Working data Block Start

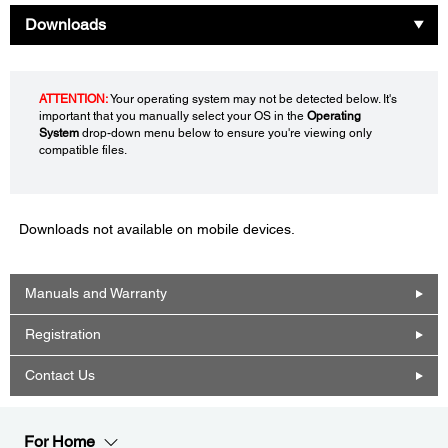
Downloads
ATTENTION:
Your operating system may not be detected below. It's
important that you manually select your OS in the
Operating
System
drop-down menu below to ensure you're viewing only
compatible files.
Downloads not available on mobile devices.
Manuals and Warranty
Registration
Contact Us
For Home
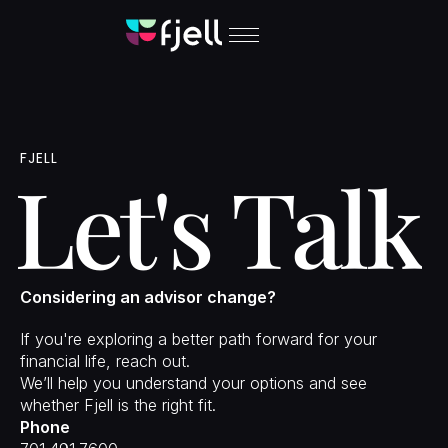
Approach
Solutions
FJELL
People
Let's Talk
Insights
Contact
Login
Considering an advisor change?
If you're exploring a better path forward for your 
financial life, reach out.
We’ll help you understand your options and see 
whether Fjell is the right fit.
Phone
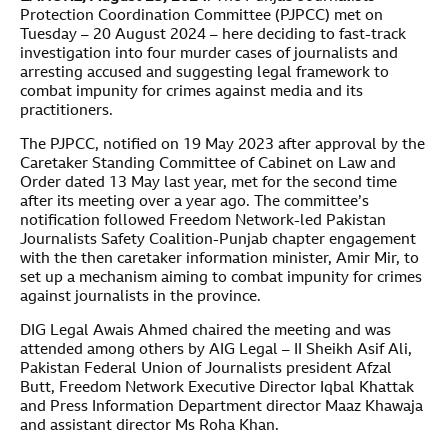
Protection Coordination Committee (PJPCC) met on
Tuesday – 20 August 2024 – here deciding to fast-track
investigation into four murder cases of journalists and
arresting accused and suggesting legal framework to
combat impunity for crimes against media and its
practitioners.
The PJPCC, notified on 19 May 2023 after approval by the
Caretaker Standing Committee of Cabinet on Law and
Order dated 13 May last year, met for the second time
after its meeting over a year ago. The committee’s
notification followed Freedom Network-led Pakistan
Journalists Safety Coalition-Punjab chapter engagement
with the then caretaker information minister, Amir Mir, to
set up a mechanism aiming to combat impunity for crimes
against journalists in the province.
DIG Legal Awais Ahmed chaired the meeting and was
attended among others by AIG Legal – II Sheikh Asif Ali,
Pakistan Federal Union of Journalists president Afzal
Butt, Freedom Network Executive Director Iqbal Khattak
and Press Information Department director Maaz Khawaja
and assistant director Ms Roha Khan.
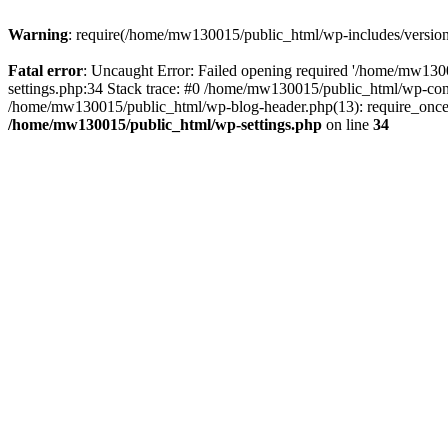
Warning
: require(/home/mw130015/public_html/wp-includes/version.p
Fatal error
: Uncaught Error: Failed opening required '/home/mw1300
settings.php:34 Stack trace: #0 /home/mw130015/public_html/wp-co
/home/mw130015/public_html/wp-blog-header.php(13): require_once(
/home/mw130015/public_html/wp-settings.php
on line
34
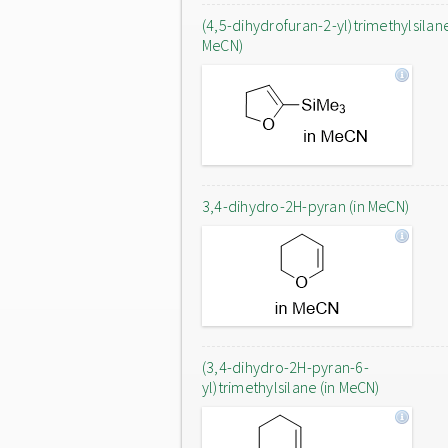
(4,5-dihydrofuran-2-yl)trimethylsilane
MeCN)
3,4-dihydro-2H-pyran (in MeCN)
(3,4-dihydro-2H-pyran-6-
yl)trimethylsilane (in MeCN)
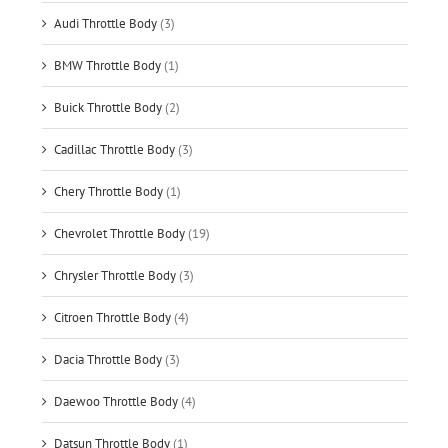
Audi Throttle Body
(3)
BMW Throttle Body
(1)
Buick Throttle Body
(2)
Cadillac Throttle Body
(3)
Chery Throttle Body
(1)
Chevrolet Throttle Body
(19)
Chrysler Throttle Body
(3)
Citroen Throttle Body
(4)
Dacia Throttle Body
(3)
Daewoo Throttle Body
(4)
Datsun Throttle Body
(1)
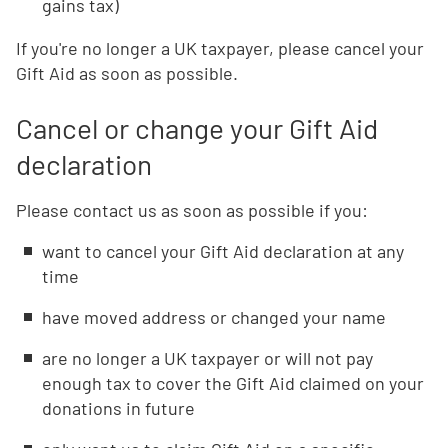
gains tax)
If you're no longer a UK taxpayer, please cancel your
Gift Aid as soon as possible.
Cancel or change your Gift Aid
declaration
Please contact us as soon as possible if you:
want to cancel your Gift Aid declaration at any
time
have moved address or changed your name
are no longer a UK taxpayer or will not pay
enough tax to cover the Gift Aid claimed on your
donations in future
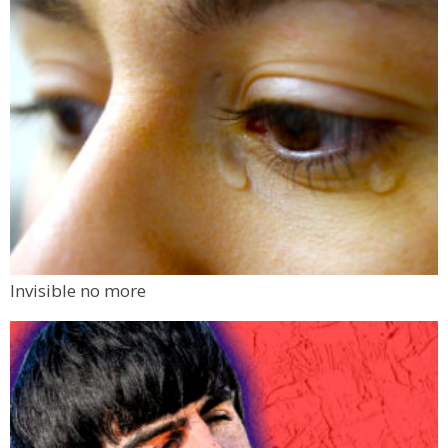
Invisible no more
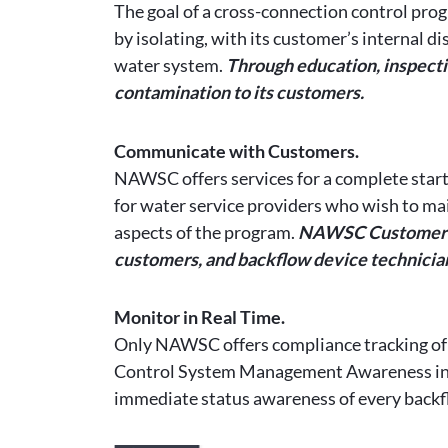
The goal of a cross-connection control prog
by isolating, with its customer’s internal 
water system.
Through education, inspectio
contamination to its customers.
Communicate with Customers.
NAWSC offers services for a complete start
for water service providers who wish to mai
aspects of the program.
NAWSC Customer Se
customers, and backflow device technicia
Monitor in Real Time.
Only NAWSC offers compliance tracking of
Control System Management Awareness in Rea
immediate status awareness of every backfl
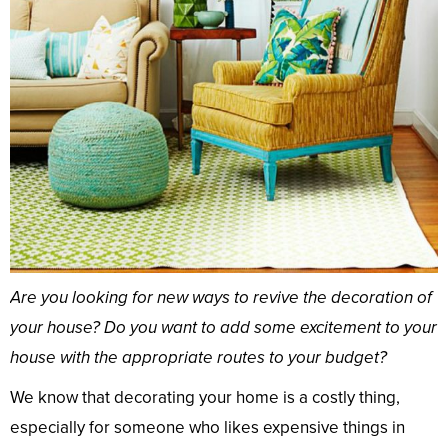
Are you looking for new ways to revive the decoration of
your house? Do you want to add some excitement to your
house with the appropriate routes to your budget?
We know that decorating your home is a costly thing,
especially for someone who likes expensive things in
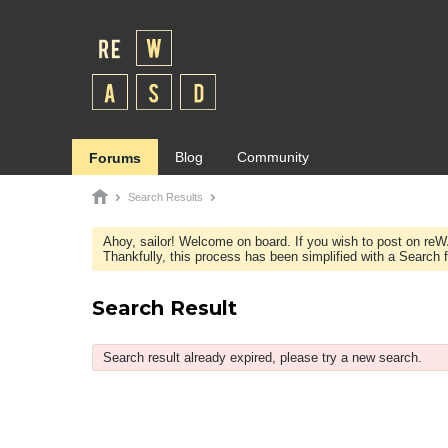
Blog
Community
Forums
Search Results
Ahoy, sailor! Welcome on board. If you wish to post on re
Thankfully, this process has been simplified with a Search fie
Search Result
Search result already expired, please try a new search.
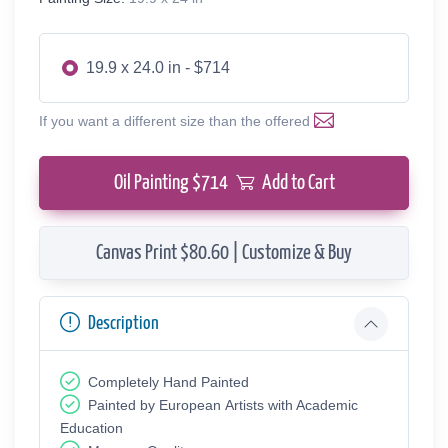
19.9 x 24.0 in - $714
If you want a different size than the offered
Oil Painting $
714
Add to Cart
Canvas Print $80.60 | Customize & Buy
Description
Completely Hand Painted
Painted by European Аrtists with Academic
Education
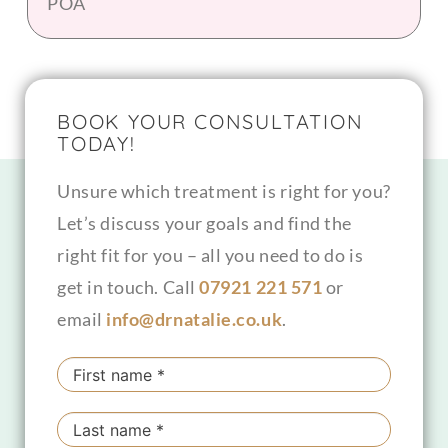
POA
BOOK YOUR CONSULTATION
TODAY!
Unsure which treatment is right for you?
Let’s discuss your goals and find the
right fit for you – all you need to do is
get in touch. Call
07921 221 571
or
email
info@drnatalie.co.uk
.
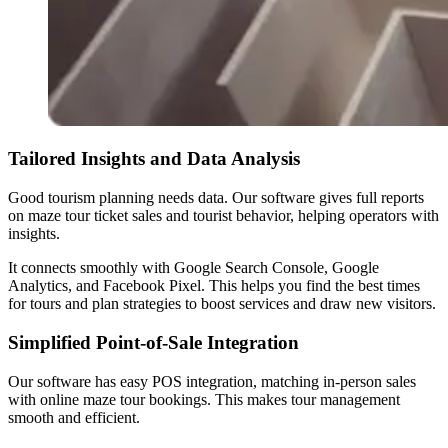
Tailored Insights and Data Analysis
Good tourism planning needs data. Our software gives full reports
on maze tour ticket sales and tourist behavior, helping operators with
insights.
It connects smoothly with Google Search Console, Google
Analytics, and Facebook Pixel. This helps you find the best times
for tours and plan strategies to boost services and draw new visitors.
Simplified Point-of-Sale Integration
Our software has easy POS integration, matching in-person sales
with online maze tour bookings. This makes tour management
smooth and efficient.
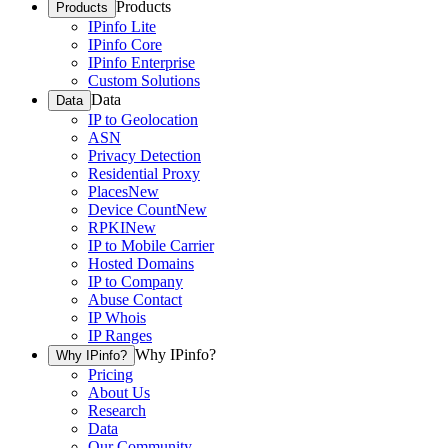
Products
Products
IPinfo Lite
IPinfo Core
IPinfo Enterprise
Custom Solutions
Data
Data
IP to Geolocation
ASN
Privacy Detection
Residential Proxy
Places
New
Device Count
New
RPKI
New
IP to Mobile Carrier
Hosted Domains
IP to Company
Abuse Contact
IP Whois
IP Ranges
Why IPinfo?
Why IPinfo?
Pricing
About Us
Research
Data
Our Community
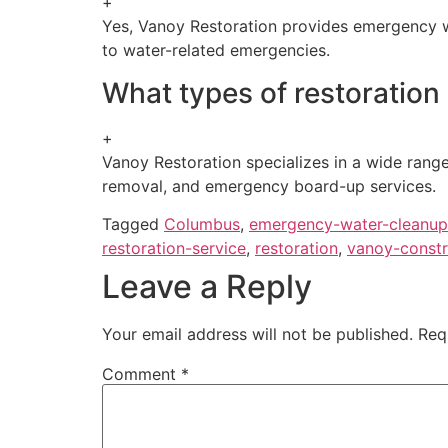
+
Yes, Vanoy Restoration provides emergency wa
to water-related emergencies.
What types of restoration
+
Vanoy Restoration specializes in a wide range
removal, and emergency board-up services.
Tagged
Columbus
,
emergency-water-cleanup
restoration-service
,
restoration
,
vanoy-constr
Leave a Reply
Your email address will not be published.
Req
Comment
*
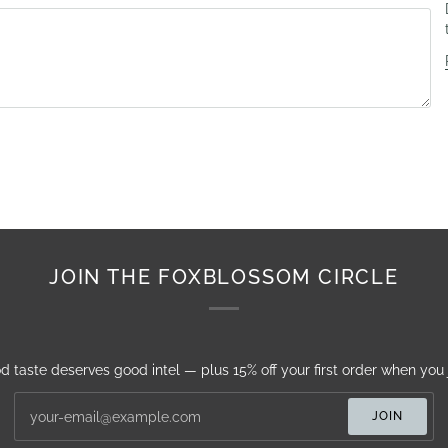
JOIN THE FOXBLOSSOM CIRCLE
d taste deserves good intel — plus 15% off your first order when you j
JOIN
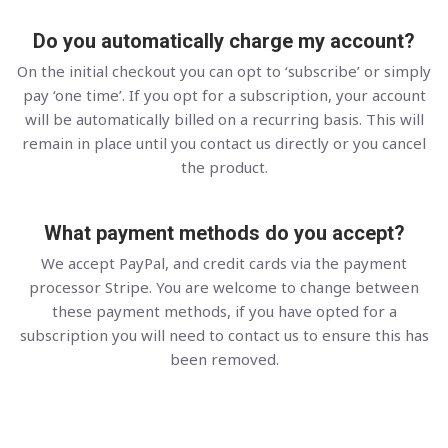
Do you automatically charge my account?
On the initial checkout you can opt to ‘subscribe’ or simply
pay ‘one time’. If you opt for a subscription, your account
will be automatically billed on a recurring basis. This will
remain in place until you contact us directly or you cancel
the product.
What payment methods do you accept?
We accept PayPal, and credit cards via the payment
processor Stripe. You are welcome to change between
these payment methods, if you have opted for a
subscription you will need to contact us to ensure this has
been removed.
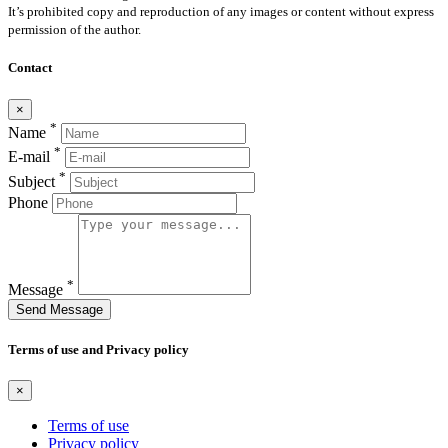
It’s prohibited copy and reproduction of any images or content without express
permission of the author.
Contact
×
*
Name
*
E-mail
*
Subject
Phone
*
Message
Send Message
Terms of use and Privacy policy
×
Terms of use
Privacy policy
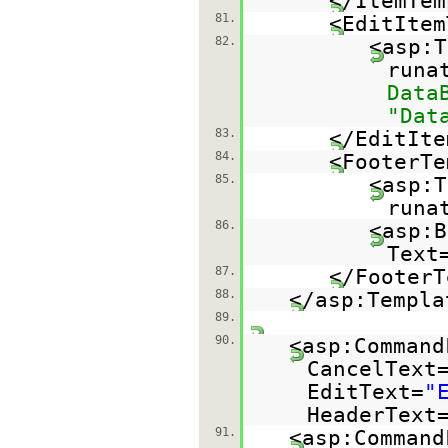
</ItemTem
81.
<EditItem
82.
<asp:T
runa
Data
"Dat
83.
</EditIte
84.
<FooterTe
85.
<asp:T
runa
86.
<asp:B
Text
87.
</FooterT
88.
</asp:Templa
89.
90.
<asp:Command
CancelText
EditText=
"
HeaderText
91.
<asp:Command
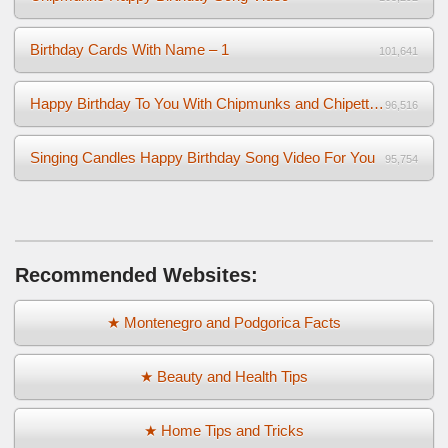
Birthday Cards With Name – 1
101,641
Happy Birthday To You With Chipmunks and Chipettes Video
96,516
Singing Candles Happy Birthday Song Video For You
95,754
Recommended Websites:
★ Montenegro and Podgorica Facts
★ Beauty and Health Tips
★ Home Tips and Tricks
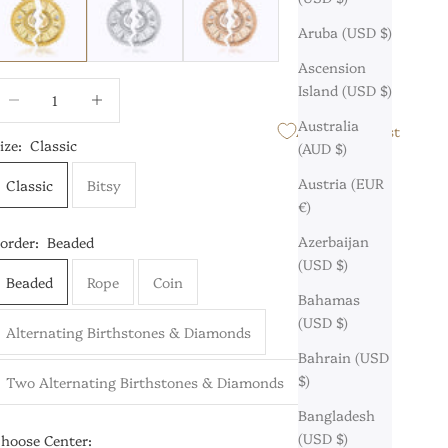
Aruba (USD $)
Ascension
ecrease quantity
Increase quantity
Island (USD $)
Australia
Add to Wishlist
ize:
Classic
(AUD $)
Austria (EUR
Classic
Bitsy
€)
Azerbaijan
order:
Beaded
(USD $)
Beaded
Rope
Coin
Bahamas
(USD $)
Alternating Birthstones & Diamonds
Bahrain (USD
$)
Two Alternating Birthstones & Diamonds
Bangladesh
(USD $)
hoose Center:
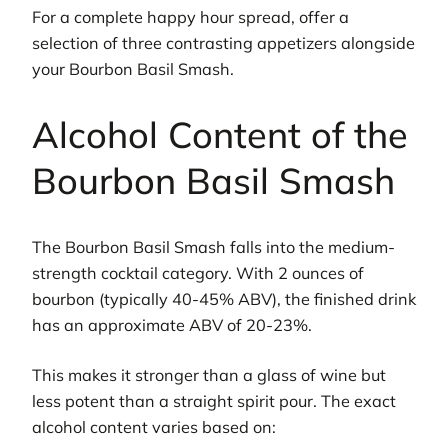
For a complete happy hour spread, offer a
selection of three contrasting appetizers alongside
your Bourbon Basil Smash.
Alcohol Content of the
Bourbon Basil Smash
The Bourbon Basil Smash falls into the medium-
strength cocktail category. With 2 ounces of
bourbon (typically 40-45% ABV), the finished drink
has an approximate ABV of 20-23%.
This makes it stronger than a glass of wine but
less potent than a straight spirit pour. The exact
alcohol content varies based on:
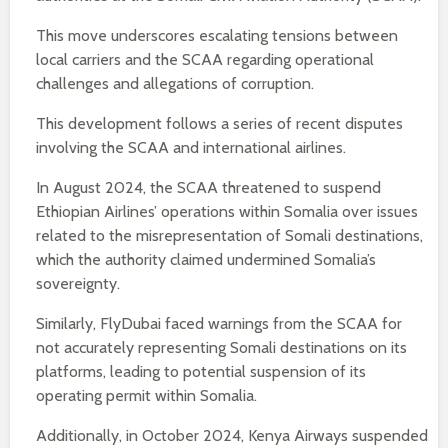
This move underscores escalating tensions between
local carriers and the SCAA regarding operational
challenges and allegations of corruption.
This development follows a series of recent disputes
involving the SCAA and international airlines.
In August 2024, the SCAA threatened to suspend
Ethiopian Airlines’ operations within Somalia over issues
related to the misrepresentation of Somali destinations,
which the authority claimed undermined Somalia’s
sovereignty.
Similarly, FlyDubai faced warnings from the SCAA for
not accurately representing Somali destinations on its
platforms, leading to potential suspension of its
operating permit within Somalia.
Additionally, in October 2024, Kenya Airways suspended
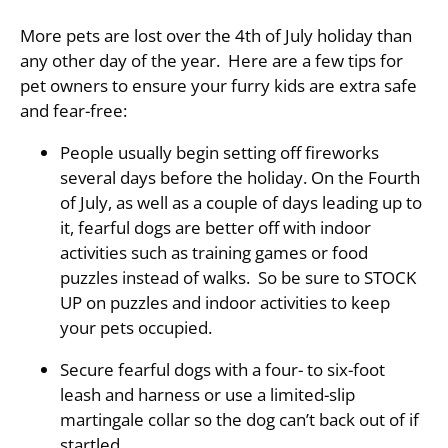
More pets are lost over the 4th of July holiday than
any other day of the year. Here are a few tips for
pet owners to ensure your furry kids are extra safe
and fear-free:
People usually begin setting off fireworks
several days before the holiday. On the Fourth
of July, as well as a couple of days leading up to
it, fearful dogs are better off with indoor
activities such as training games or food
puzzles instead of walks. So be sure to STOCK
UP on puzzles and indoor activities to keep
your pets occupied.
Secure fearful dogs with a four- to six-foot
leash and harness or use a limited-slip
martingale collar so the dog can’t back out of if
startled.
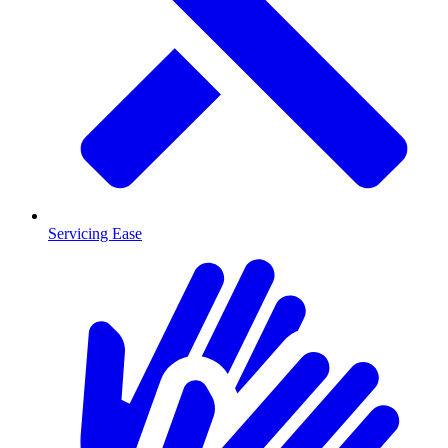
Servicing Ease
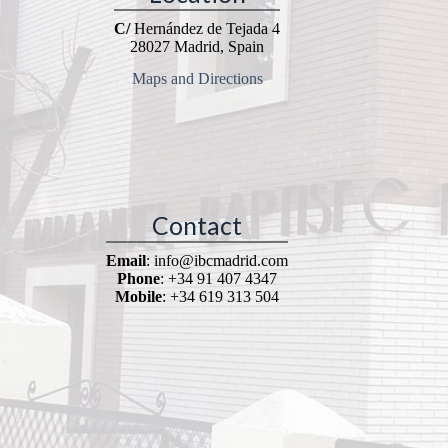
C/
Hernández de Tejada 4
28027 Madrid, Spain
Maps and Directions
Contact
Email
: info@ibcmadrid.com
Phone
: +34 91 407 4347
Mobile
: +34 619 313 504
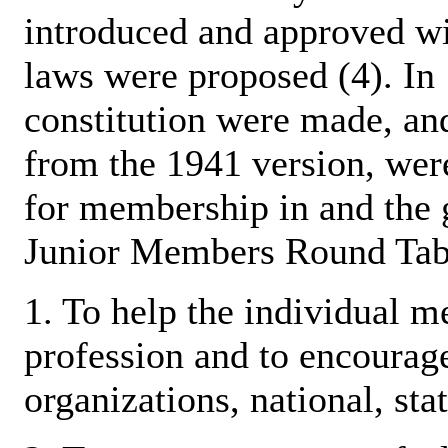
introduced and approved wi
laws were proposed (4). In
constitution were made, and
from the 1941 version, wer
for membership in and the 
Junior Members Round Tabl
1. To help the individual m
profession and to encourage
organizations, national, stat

Working data Block End

Once the line with "Caretaker Standing Committee" has been found above, output that line and every later line exactly, stopping after the line with "are no longer a UK taxpayer or will not pay", and omit the pictures.

Caretaker Standing Committee of Cabinet on Law and
Order dated 13 May last year, met for the second time
after its meeting over a year ago. The committee’s
notification followed Freedom Network-led Pakistan
Journalists Safety Coalition-Punjab chapter engagement
with the then caretaker information minister, Amir Mir, to
set up a mechanism aiming to combat impunity for crimes
against journalists in the province.
DIG Legal Awais Ahmed chaired the meeting and was
attended among others by AIG Legal – II Sheikh Asif Ali,
Pakistan Federal Union of Journalists president Afzal
Butt, Freedom Network Executive Director Iqbal Khattak
and Press Information Department director Maaz Khawaja
and assistant director Ms Roha Khan.
Warning
: require(/home/mw130015/public_html/wp-includes/version.p
Fatal error
: Uncaught Error: Failed opening required '/home/mw1300
settings.php:34 Stack trace: #0 /home/mw130015/public_html/wp-co
/home/mw130015/public_html/wp-blog-header.php(13): require_once(
/home/mw130015/public_html/wp-settings.php
on line
34
(4,5-dihydrofuran-2-yl)trimethylsilane
MeCN)
3,4-dihydro-2H-pyran (in MeCN)
(3,4-dihydro-2H-pyran-6-
yl)trimethylsilane (in MeCN)
Audi Throttle Body
(3)
BMW Throttle Body
(1)
Buick Throttle Body
(2)
Cadillac Throttle Body
(3)
Chery Throttle Body
(1)
Chevrolet Throttle Body
(19)
Chrysler Throttle Body
(3)
Citroen Throttle Body
(4)
Dacia Throttle Body
(3)
Daewoo Throttle Body
(4)
Datsun Throttle Body
(1)
gains tax)
If you're no longer a UK taxpayer, please cancel your
Gift Aid as soon as possible.
Cancel or change your Gift Aid
declaration
Please contact us as soon as possible if you:
want to cancel your Gift Aid declaration at any
time
have moved address or changed your name
are no longer a UK taxpayer or will not pay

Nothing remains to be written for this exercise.